Can Delegates Be Reallocated At A Brokered Convention? The RNC Has Wide Latitude To Change The Game

It's become a very real possibility that Republicans will have a brokered convention this year. If they do, all hell will break loose, basically, with candidates and their campaign scrambling for every last delegate's support they can on the convention floor, all on live TV. But a big question looms large: Can the delegate rules be changed at the convention?

Yes, they can. The RNC rules committee has quite a bit of latitude to change the delegate rules at the convention itself. Some of them, like the notorious Rule 40, were imposed with the explicit understanding that they could be changed or modified at the convention if necessary. But some have argued that all of the RNC's convention rules could essentially be tossed out at the beginning of the convention if the Rules Committee decides to.

The most visible proponent of this theory has been Curly Haugland, an otherwise-obscure official in the North Dakota Republican Party. Haugland went on CNBC and, to the outrage of many Republican primary voters, declared that "political parties choose their nominee, not the general public."

Haugland cited several reasons for this. One is the fact that the RNC's delegate rulebook contains internal contradictions, so clearly some of the rules will need to be modified or tossed. Furthermore, the language used at the beginning of the rulebook clearly states that the rules only apply "until the next convention" — which, technically, refers to the 2016 convention. And then there's the more broad fact that the RNC is a private corporation that, from a legal standpoint, can allocate delegates however it pleases.

It's entirely possible, then, that all of the rules governing how delegates are allocated and how they must vote will be thrown out at the start of the convention. There are infinite ways this could play out, and depending on what specifically the RNC's Rules Committee decides to do, the end result could be Donald Trump doesn't get the nomination despite winning more delegates than anybody else.

But the biggest question isn't whether the RNC has the option of doing this. It's whether it would actually want to do this.

Yes, many of the powers-that-be in the Republican Party are appalled at the notion of Trump becoming the party's standard bearer in 2016. But the fact remains that so far, he's received more votes in the primary than any of the other Republican candidates. And that makes it hard to justify not giving him the nomination.

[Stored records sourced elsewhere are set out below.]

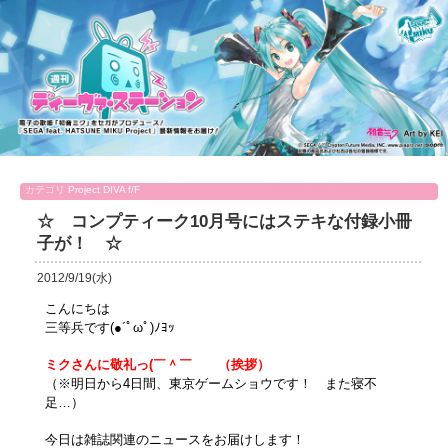
カテゴリ
Project DIVA f/F
☆ コンプティーク10月号にはステキな付録小冊
子が！ ☆
2012/9/19(水)
こんにちは
三等兵です(●´ﾟωﾟ)ﾉﾖｯ
ミクさんに敬礼っ(￣＾￣ゞ （挨拶）
（※明日から4日間、東京ゲームショウです！ また寝不
足…）
今日は雑誌関連のニュースをお届けします！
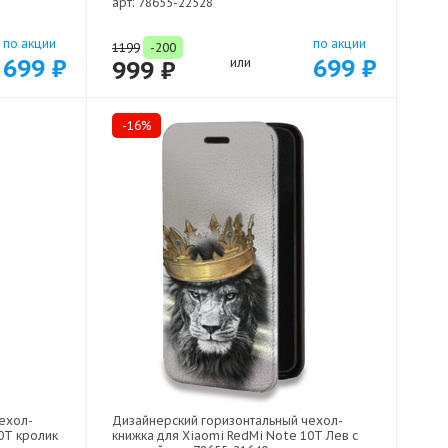
арт: 78655-22528
по акции
по акции
1199
-200
699 ₽
699 ₽
999 ₽
или
-16%
ехол-
Дизайнерский горизонтальный чехол-
0T кролик
книжка для Xiaomi RedMi Note 10T Лев с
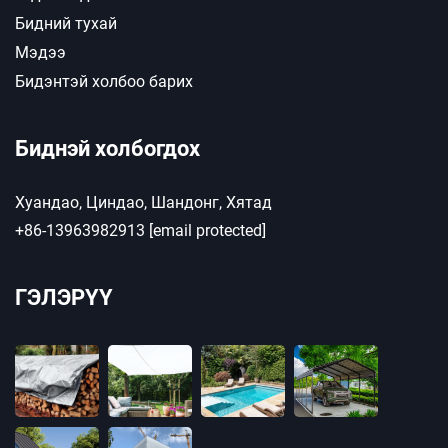
Бидний тухай
Мэдээ
Бидэнтэй холбоо барих
Биднэй холбогдох
Хуандао, Циндао, Шандонг, Хятад
+86-13963982913
[email protected]
ГЭЛЭРҮҮ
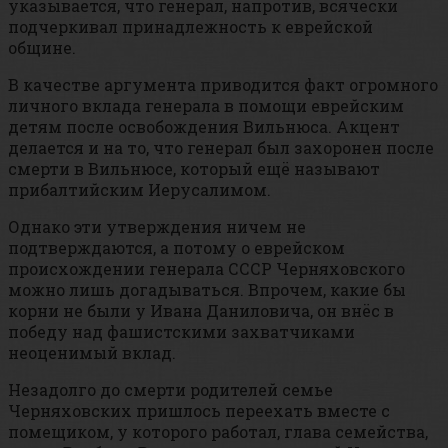
указывается, что генерал, напротив, всячески
подчеркивал принадлежность к еврейской
общине.
В качестве аргумента приводится факт огромного
личного вклада генерала в помощи еврейским
детям после освобождения Вильнюса. Акцент
делается и на то, что генерал был захоронен после
смерти в Вильнюсе, который ещё называют
прибалтийским Иерусалимом.
Однако эти утверждения ничем не
подтверждаются, а потому о еврейском
происхождении генерала СССР Черняховского
можно лишь догадываться. Впрочем, какие бы
корни не были у Ивана Даниловича, он внёс в
победу над фашистскими захватчиками
неоценимый вклад.
Незадолго до смерти родителей семье
Черняховских пришлось переехать вместе с
помещиком, у которого работал, глава семейства,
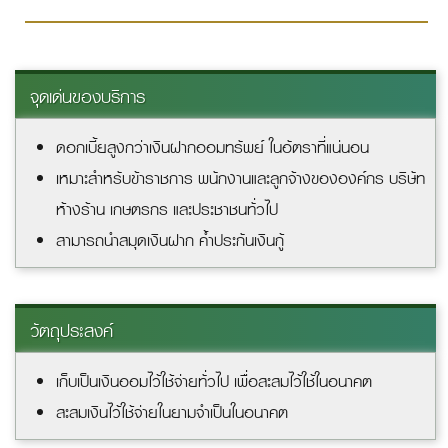
จุดเด่นของบริการ
ดอกเบี้ยสูงกว่าเงินฝากออมทรัพย์ ในอัตราที่แน่นอน
เหมาะสำหรับข้าราชการ พนักงานและลูกจ้างขององค์กร บริษัท
ห้างร้าน เกษตรกร และประชาชนทั่วไป
สามารถนำสมุดเงินฝาก ค้ำประกันเงินกู้
วัตถุประสงค์
เก็บเป็นเงินออมไว้ใช้จ่ายทั่วไป เพื่อสะสมไว้ใช้ในอนาคต
สะสมเงินไว้ใช้จ่ายในยามจำเป็นในอนาคต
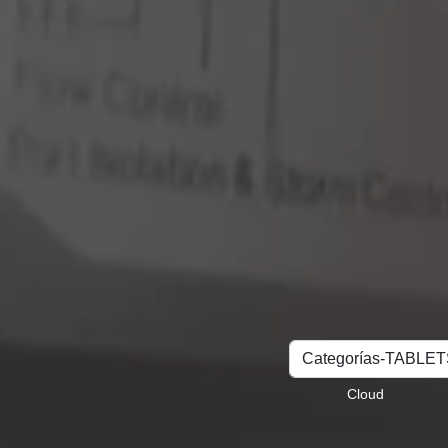
Buscar
Cloud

If GOP elders deny Trump the nomination via a last-minute rule change at the convention, they're taking a serious risk: That Trump, feeling jilted, will do everything possible to exact revenge on the Republican Party, up to and including a third-party run for the presidency. Given that Trump has no history with or allegiance to the GOP itself, it's plausible — and almost certain, if you ask me — that he'll try to sabotage the party's chances in November if they rob him of the nomination. A third-party run would absolutely accomplish that, as it would split the Republican vote and potentially hand the election to Hillary Clinton.

The biggest question isn't whether or not the RNC can change the delegate rules at the convention. It's whether it wants to risk losing the election to do so.